Comme après chaque attentat islamiste réussi, le massacre du 13 novembre va relancer la polémique sur "la faille" dans les systèmes antiterroristes français et européens. Et cette fois, comme les précédentes, il semble que les dysfonctionnements se soient accumulés.
En l’état actuel de l’enquête, le plus grave semble être le cas de Samy Amimour : ce Français de 28 ans, soupçonné de vouloir partir pour le Yémen, est mis en examen en octobre 2012 pour « association de malfaiteurs terroristes », placé sous contrôle judiciaire. Ce qui ne l’empêche pas de rejoindre, un an plus tard, la « terre de jihad » syrienne.

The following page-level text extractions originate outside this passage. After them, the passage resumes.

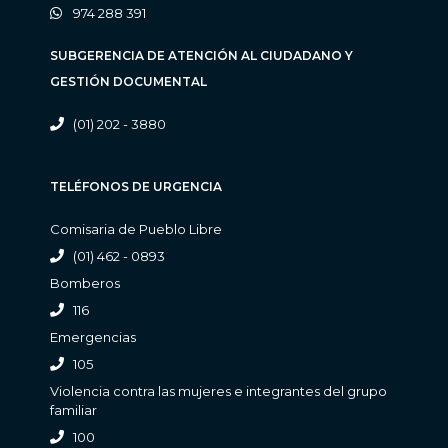
974 288 391
SUBGERENCIA DE ATENCIÓN AL CIUDADANO Y
GESTIÓN DOCUMENTAL
(01) 202 - 3880
TELÉFONOS DE URGENCIA
Comisaria de Pueblo Libre
(01) 462 - 0893
Bomberos
116
Emergencias
105
Violencia contra las mujeres e integrantes del grupo
familiar
100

Cela provoque l’émission d’un mandat d’arrêt international. Malgré cela, il parvient à rentrer en France incognito pour participer, vendredi soir à Paris, au pire attentat jamais commis en France.
« On a un souci de contrôle aux frontières Schengen, et un gros », assure à l’AFP Alain Chouet, ancien chef du service de renseignement de sécurité à la DGSE. « Son arrivée aurait dû provoquer la levée d’un drapeau rouge. Mais ces gars maîtrisent bien les techniques d’entrée et de sortie de Schengen, pour l’avoir beaucoup pratiqué. »

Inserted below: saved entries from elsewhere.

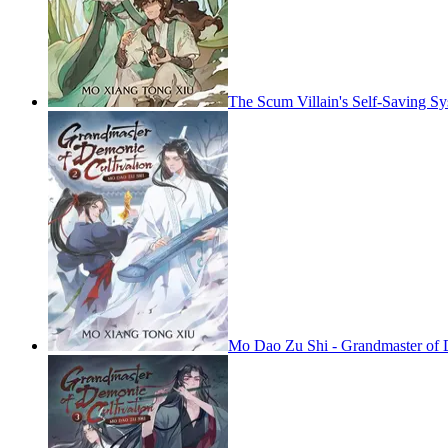
The Scum Villain's Self-Saving Sys
Mo Dao Zu Shi - Grandmaster of D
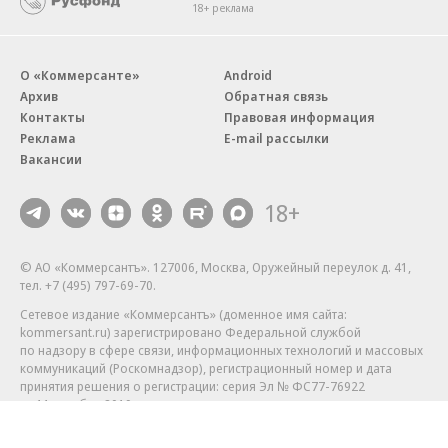
18+ реклама
О «Коммерсанте»
Android
Архив
Обратная связь
Контакты
Правовая информация
Реклама
E-mail рассылки
Вакансии
18+
© АО «Коммерсантъ». 127006, Москва, Оружейный переулок д. 41,
тел. +7 (495) 797-69-70.
Сетевое издание «Коммерсантъ» (доменное имя сайта:
kommersant.ru) зарегистрировано Федеральной службой
по надзору в сфере связи, информационных технологий и массовых
коммуникаций (Роскомнадзор), регистрационный номер и дата
принятия решения о регистрации: серия
Эл № ФС77-76922
от 11 октября 2019 г.
Партнерские проекты/материалы, новости компаний, материалы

« S’il a pris soin de ne pas rentrer par une frontière française, personne ne l’a vu. S’il rentre par la Belgique, par exemple par un vol low-cost à Charleroi... Allez-y à Charleroi, vous verrez les contrôles », ajoute-t-il.
Autre problème, un autre tireur du Bataclan, Omar Ismaïl Mostefaï, avait d’une part attiré dès 2010 l’attention des services français, qui avaient émis à son encontre une fiche S (« sûreté de l’État »), et d’autre part avait été, selon Ankara, signalé deux fois à Paris pour son appartenance à la mouvance jihadiste.
La police turque « a informé la police française en décembre 2014 et janvier 2015 » à son propos (il était entré sur le territoire turc en 2013, pour ensuite certainement rallier la Syrie), et « nous n’avons jamais eu de retour de la France », a affirmé lundi à l’AFP un responsable turc.
Par ailleurs d’autres membres du commando, installés en Belgique, étaient connus de la police belge. « Vous comprendrez bien que si les Belges ne nous préviennent pas, ici on ne peut rien faire », confiait lundi à l’AFP une source policière.
« Ça m’empêche de dormir »
Ces faisceaux d’indices, ces signalements, ce mandat d’arrêt international auraient dû constituer les points d’un schéma qui, en les reliant, auraient pu conduire les enquêteurs, en France ou en Belgique, à passer à l’action contre cette cellule avant qu’elle n’ensanglante Paris.